合成セラミドと呼ばれているもの

ラセミ体セラミド

合成セラミドって、よく目にしていると思いますが、

改めて合成セラミドってなんやねんって話をしていこうと思います。

 

高砂香料のヒト型セラミド合成に関わる論文を目にする機会がありまして。

高砂香料は名前のとおり香料メーカーで、前職では非常にお世話になったのですが、

どんなにおいでも再現できる、と豪語しており、オーダー通りの香料を用意してくれます。

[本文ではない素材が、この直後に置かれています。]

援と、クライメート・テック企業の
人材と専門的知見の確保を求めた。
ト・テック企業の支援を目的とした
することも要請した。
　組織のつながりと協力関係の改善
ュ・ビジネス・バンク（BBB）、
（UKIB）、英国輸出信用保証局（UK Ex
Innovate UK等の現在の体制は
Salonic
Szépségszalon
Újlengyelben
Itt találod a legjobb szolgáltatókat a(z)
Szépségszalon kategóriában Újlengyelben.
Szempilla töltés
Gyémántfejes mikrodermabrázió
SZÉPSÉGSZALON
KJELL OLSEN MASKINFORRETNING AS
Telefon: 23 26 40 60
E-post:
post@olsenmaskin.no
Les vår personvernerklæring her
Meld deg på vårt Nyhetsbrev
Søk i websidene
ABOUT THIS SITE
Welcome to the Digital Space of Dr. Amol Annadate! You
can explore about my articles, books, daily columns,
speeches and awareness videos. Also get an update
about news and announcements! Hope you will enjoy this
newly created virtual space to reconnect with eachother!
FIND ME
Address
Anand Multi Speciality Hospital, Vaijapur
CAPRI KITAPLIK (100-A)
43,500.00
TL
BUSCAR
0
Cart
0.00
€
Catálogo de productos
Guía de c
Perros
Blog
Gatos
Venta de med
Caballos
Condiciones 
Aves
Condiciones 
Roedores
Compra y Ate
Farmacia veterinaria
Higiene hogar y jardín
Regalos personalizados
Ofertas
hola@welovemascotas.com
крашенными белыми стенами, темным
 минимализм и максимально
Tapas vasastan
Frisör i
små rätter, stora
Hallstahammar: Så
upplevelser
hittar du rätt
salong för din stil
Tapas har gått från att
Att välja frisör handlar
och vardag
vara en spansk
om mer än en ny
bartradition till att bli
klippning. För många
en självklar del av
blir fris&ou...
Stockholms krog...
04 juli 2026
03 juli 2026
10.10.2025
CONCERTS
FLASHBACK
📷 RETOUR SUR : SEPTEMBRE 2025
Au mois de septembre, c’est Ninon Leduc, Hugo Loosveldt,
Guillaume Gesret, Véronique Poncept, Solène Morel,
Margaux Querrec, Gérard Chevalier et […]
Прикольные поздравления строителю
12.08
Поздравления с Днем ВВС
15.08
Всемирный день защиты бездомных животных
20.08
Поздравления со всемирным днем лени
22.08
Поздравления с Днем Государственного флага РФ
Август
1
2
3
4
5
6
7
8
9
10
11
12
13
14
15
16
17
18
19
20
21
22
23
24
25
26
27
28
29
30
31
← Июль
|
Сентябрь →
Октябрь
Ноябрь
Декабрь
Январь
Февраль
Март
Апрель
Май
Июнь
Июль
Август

で、その技術を応用して、セラミド原料の製造、販売も行っております。

国内で唯一のヒト型セラミドを作っており、セラミド5に関しては世界唯一ではないかと。

 

その論文に合成セラミドの正体が書かれていたわけです。

 

ヒ●ミドとかの販売ページで、ヒト型セラミドと合成セラミドを比較している

データをみたことあると思います。

その比較している合成セラミドってなんやねん?と思ったことはないでしょうか?

多くの人は「ない」でしょう(笑)

 

擬似セラミドのことだと思っている人もいれば、

ヒト型セラミドだと思っている人もいます。

しかしながら、どちらも間違ってはいないのですが、正しくもないです。

 

セラミドが皮膚に必須の成分で、化粧品に応用できるとなったのは、

まあ割と最近の話なんですよ。

で、最初からヒト型セラミドを作れたわけではなくて、

技術的に色々クリアしなきゃいけないことがあったわけです。

 

初期段階で合成されたセラミド、当時はそれがヒト型セラミドだと

思われていたわけですが、これがいわゆる合成セラミドになります。

 

つまり、ヒト型セラミドを作ったと思ったら、ヒト型ではなかったセラミド、

これが合成セラミドになります。

まあ、セラミドのプロトタイプと考えてもらえばよいかな。

 

で、この合成セラミドの正体はラセミ体セラミドになります。

 

自然界に存在するセラミドは、光学活性体のみです。

光学活性体とは、直性偏光をあてると光が回転する性質のある物体。

正直、意味わかんないと思います。

 

光学異性体の話になるんですが、アミノ酸だとD体、L体とありますが、

D体は右に回転し、L体は左に回転します。

よく喩えられるのが右手と左手の関係です。

アミノ酸に関しては右手、左手両方が存在するってこと。

 

で、ヒト型セラミドは右手しかないとイメージしてもらえればわかりやすいかな。

ちなみにD体になります。

 

ラセミ体セラミドは何かって話ですが、右手、左手が両方均等に存在しているもの

になります。

そのため、光学活性がありません。

 

つまり、ヒト型セラミドと非ヒト型セラミドが混在しているもの、

これが合成セラミドってことです。

 

当時はこれがヒト型セラミドだと思われていたわけです。

で、これをモデルに作られたのが擬似セラミドになります。

当時は擬似セラミドはヒト型セラミドと比べても遜色ないといわれていました。

まあ、厳密にはラセミ体セラミドと比較して遜色ないってことだったわけですが。

 

昨今でもそのデータを引っ張ってきて、擬似セラミドはヒト型セラミドと

効果は変わらない・・・なんて言っているところもありますが、

そのカラクリの裏側はこんな感じ。

 

当然、ヒト型セラミドと比較すれば、大きく差がでるのは当然で、

3倍効果があるとかなんとか言えるわけです。

 

論文の内容は、要するに光学異性体を選択的に採取できるようになり、

今まで困難だったヒト型セラミドの合成ができるようになったよってこと。